Il faut souligner cependant que les services de sécurité saoudiens ont emporté dernièrement des succès importants dans leur lutte contre les groupes armés. Ainsi, lors d’une bataille rangée qui a duré trois jours, début avril, dans une bourgade située à trois cents kilomètres au nord-ouest de Ryadh, dans la région d’Al-Qassim, ils ont liquidé le Saoudien Saoud al-Outaïbi, le chef présumé d’Al-Qaïda dans le royaume et le Marocain Abdelkrim al-Mejjati, cerveau présumé des attentats de Madrid le 11 mars 2004. A en croire le communiqué du ministère saoudien de l’Intérieur, Al-Outaïbi serait devenu le chef d’Al-Qaïda depuis la mort d’Abelaziz al-Moqrine dans un accrochage avec les forces de sécurité en juin dernier.
Il faudra cependant admettre que cette “guerre contre le terrorisme” tant vantée par Chirac, Bush et Rice, s’est limitée jusqu’ici aux seuls volets sécuritaire et technique. Elle se trouve en revanche totalement impuissante à s’étendre aux autres volets : politique, éducatif et religieux. Quant à ses résultats sur le plan de la communication officielle, ils sont quasiment catastrophiques. Ladite campagne a jusqu’ici manqué de plan méthodique pour identifier les sources financières, religieuses et culturelles à l’origine du développement des courants extrémistes et leur enracinement dans la société. On a même assisté à un retournement de situation quand certains défenseurs zélés du régime ont entrepris de réinterpréter certaines thèses religieuses à propos du jihad et de la relation entre gouvernant et gouvernés, afin de dénoncer l’utilisation qui en est faite par les islamistes.

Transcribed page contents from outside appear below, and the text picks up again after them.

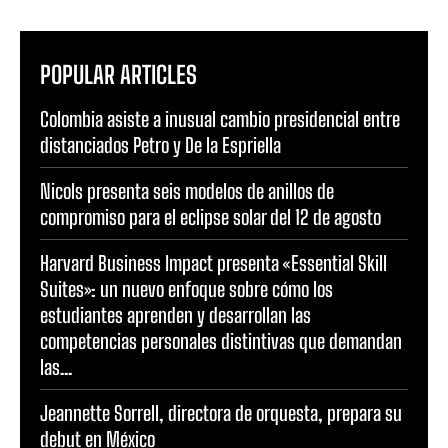
POPULAR ARTICLES
Colombia asiste a inusual cambio presidencial entre
distanciados Petro y De la Espriella
Nicols presenta seis modelos de anillos de
compromiso para el eclipse solar del 12 de agosto
Harvard Business Impact presenta «Essential Skill
Suites»: un nuevo enfoque sobre cómo los
estudiantes aprenden y desarrollan las
competencias personales distintivas que demandan
las...
Jeannette Sorrell, directora de orquesta, prepara su
debut en México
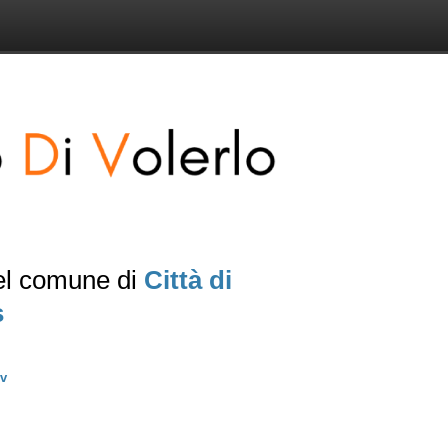
del comune di
Città di
s
v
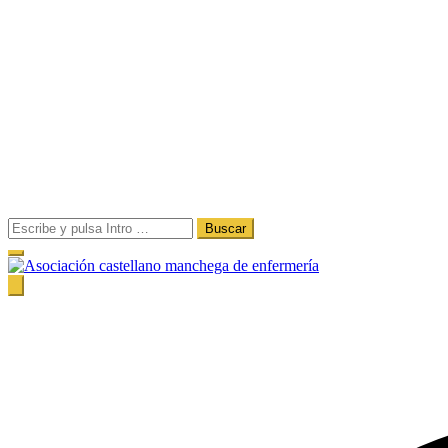
Buscar:
Acamec
Asociación castellano manchega de enfermería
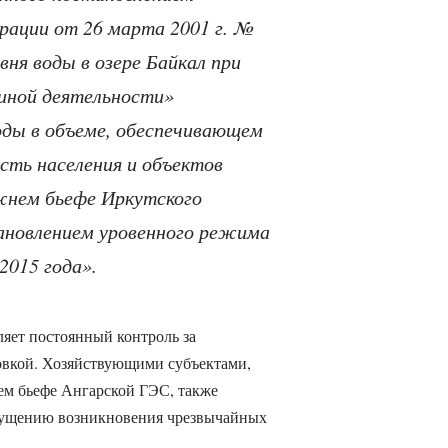
рации от 26 марта 2001 г. №
вня воды в озере Байкал при
 иной деятельности»
оды в объеме, обеспечивающем
сть населения и объектов
жнем бьефе Иркутского
тановлением уровенного режима
2015 года».
яет постоянный контроль за
овкой. Хозяйствующими субъектами,
м бьефе Ангарской ГЭС, также
пущению возникновения чрезвычайных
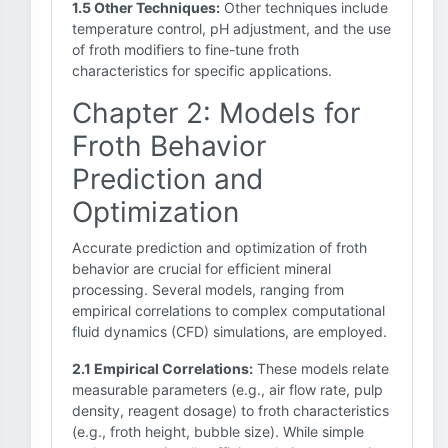
1.5 Other Techniques:
Other techniques include
temperature control, pH adjustment, and the use
of froth modifiers to fine-tune froth
characteristics for specific applications.
Chapter 2: Models for
Froth Behavior
Prediction and
Optimization
Accurate prediction and optimization of froth
behavior are crucial for efficient mineral
processing. Several models, ranging from
empirical correlations to complex computational
fluid dynamics (CFD) simulations, are employed.
2.1 Empirical Correlations:
These models relate
measurable parameters (e.g., air flow rate, pulp
density, reagent dosage) to froth characteristics
(e.g., froth height, bubble size). While simple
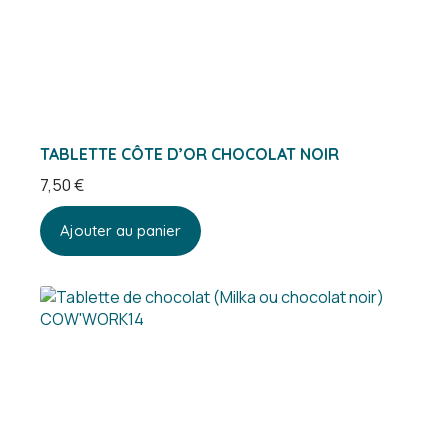
TABLETTE CÔTE D’OR CHOCOLAT NOIR
7,50
€
Ajouter au panier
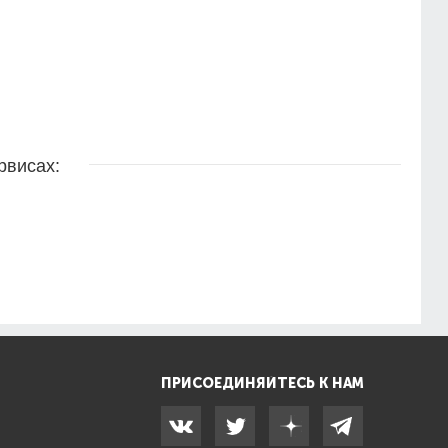
рвисах:
ПРИСОЕДИНЯЙТЕСЬ К НАМ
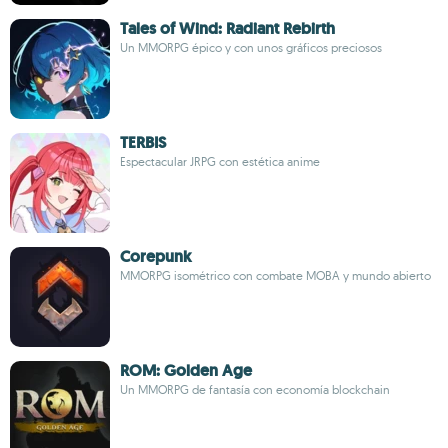
Tales of Wind: Radiant Rebirth
Un MMORPG épico y con unos gráficos preciosos
TERBIS
Espectacular JRPG con estética anime
Corepunk
MMORPG isométrico con combate MOBA y mundo abierto
ROM: Golden Age
Un MMORPG de fantasía con economía blockchain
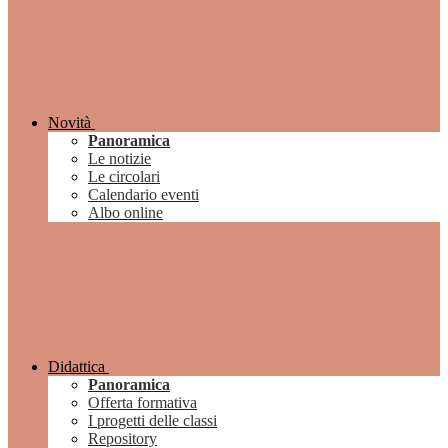
Novità
Panoramica
Le notizie
Le circolari
Calendario eventi
Albo online
Didattica
Panoramica
Offerta formativa
I progetti delle classi
Repository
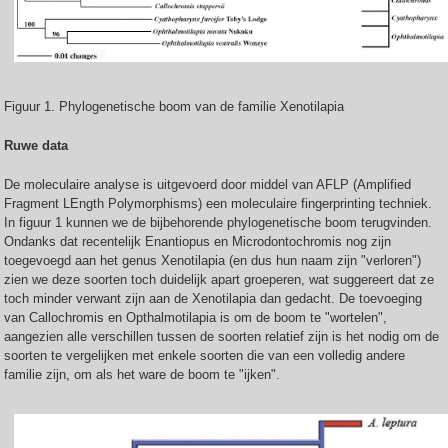
Figuur 1. Phylogenetische boom van de familie Xenotilapia
Ruwe data
De moleculaire analyse is uitgevoerd door middel van AFLP (Amplified
Fragment LEngth Polymorphisms) een moleculaire fingerprinting techniek.
In figuur 1 kunnen we de bijbehorende phylogenetische boom terugvinden.
Ondanks dat recentelijk Enantiopus en Microdontochromis nog zijn
toegevoegd aan het genus Xenotilapia (en dus hun naam zijn "verloren")
zien we deze soorten toch duidelijk apart groeperen, wat suggereert dat ze
toch minder verwant zijn aan de Xenotilapia dan gedacht. De toevoeging
van Callochromis en Opthalmotilapia is om de boom te "wortelen",
aangezien alle verschillen tussen de soorten relatief zijn is het nodig om de
soorten te vergelijken met enkele soorten die van een volledig andere
familie zijn, om als het ware de boom te "ijken".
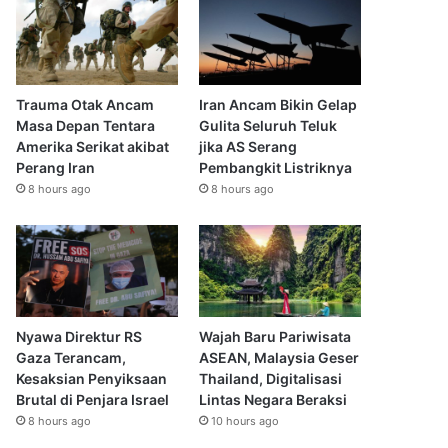
Trauma Otak Ancam
Iran Ancam Bikin Gelap
Masa Depan Tentara
Gulita Seluruh Teluk
Amerika Serikat akibat
jika AS Serang
Perang Iran
Pembangkit Listriknya
8 hours ago
8 hours ago
Nyawa Direktur RS
Wajah Baru Pariwisata
Gaza Terancam,
ASEAN, Malaysia Geser
Kesaksian Penyiksaan
Thailand, Digitalisasi
Brutal di Penjara Israel
Lintas Negara Beraksi
8 hours ago
10 hours ago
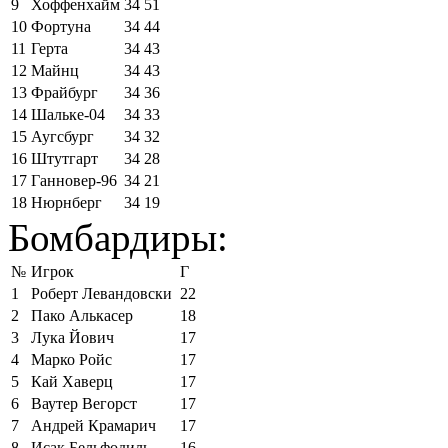
9
Хоффенхайм
34
51
10
Фортуна
34
44
11
Герта
34
43
12
Майнц
34
43
13
Фрайбург
34
36
14
Шальке-04
34
33
15
Аугсбург
34
32
16
Штутгарт
34
28
17
Ганновер-96
34
21
18
Нюрнберг
34
19
Бомбардиры:
№
Игрок
Г
1
Роберт Левандовски
22
2
Пако Алькасер
18
3
Лука Йович
17
4
Марко Ройс
17
5
Кай Хаверц
17
6
Ваутер Вегорст
17
7
Андрей Крамарич
17
8
Исак Бельфодиль
16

Contre toute attente, cette tentative a tourné à l’avantage des extrémistes, qui y ont gagné une légitimité supplémentaire dans la conscience populaire, d’autant plus que cette campagne ne s’est accompagnée d’aucune sorte de réforme concrète, notamment au niveau des libertés publiques, de la diversité intellectuelle et du droit à la libre expression. Cela a accrédité la thèse selon laquelle les extrémistes islamistes, en portant les armes, ne feraient qu’appliquer les préceptes religieux qui prônent le jihad contre un monarque despote et corrompu.

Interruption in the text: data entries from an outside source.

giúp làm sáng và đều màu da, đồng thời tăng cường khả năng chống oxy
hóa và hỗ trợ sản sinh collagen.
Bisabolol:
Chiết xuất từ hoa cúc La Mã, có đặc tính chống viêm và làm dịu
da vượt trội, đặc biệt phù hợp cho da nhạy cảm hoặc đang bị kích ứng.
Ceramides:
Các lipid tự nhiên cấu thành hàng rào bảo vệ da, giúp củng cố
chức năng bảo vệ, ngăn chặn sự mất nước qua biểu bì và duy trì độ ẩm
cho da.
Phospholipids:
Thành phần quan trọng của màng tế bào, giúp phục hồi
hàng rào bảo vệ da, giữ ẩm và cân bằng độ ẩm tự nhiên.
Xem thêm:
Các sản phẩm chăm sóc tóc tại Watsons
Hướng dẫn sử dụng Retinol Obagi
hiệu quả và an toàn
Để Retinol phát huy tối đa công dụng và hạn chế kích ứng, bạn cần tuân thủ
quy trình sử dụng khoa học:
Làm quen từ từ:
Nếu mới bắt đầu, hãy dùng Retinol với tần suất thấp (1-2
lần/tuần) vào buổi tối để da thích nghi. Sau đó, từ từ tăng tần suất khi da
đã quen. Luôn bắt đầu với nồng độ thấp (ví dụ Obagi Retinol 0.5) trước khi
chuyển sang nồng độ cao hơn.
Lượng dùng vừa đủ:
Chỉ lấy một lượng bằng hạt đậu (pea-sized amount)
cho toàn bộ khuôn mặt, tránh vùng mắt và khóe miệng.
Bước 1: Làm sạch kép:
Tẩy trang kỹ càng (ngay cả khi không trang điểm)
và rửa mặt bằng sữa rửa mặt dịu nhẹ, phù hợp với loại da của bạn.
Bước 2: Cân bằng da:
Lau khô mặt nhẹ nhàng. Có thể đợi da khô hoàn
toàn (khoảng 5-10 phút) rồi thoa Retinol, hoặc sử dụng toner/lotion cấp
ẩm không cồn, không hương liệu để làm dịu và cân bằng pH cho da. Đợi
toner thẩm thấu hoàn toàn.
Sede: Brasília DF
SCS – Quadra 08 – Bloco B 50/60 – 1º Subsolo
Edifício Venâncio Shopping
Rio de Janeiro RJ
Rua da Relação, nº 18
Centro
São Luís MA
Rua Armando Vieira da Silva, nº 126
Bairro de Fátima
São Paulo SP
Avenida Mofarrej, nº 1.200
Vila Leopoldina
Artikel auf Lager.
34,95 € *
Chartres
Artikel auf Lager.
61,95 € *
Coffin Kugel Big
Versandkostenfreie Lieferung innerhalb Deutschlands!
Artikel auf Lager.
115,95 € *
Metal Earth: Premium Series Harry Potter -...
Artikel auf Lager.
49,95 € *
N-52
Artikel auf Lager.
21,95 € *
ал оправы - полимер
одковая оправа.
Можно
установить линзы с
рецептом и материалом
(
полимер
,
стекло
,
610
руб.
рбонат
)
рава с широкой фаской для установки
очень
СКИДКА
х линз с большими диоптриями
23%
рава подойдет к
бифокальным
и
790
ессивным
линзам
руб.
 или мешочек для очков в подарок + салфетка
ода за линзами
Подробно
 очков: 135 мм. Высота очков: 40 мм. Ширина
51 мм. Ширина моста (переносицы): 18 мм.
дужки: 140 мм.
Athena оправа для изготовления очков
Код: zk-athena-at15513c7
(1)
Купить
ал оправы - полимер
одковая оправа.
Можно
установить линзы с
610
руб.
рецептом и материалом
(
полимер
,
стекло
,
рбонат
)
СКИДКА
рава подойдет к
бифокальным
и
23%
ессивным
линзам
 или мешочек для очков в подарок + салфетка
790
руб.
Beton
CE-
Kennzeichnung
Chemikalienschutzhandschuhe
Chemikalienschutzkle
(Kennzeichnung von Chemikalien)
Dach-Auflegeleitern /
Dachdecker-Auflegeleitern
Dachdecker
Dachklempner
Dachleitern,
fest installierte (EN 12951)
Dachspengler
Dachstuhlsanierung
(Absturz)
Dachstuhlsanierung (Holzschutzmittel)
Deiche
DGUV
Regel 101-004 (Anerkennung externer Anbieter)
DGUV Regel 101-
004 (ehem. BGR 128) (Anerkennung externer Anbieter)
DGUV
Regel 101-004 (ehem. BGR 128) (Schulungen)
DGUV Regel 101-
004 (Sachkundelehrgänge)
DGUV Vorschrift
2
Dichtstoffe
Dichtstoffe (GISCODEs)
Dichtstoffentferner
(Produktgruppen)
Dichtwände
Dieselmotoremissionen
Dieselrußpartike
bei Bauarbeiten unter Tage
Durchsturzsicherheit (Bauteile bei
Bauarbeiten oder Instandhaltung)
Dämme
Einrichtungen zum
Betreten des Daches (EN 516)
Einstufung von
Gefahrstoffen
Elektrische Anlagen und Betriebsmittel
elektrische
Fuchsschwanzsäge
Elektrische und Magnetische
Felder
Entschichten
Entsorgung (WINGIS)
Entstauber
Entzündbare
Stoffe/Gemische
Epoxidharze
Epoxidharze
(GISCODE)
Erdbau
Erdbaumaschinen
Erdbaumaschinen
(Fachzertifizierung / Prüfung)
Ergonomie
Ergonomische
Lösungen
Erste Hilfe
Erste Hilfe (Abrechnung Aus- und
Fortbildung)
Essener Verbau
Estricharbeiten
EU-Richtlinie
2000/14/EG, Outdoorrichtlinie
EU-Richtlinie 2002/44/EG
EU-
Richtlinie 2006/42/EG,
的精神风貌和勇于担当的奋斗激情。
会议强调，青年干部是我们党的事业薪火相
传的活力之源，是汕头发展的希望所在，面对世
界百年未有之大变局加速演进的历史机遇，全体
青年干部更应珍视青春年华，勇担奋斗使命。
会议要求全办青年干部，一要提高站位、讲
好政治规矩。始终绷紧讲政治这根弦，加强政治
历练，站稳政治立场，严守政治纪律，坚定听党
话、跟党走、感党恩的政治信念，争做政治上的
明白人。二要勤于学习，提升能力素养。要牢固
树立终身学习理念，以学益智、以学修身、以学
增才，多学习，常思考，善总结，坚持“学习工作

Cette situation délétère ne fait que s’aggraver. Ce phénomène n’est certes pas nouveau dans l’histoire du royaume, ni isolé par rapport aux événements similaires qui se déroulent en Irak, au Koweït et au Qatar. Il est loin d’être en voie d’éradication. Les analystes prévoient même son aggravation, qui se traduirait par des attaques contre des installations pétrolières, assassinats de princes issus de la dynastie régnante et des principaux dignitaires du régime… Pour comprendre l’éventualité d’une telle descente aux Enfers, il est primordial de rappeler que les premières manifestations de violence remontent à la fin de la guerre en Afghanistan vers la fin des années quatre-vingt-dix. Les combattants saoudiens – encouragés à combattre les “communistes athées” et généreusement entraînés, armés et financés par les autorités politiques et religieuses du pays – rentraient alors dans le royaume, enivrés par leur “victoire” sur l’Union soviétique. Le régime saoudien n’a pas tardé à réaliser à quel point ces anciens d’Afghanistan constituaient des bombes à retardement qui risquaient d’exploser à tout instant. Pour désamorcer cette menace, les autorités saoudiennes ont mis en œuvre deux politiques contradictoires à l’égard de ces anciens jihadistes. D’une part, elles les ont mis sous contrôle policier sévère, n’hésitant pas le cas échéant à les réprimer, à les jeter en prison et à les torturer. D’autre part, elles ont essayé de réactiver les canaux de négociation avec leur chef, Oussama Ben Laden, qui avait quitté le royaume pour le Soudan, et aussi avec les taliban qui avaient entre-temps pris le contrôle de l’Afghanistan et y avaient accueilli Ben Laden. Avec les résultats que l’on sait.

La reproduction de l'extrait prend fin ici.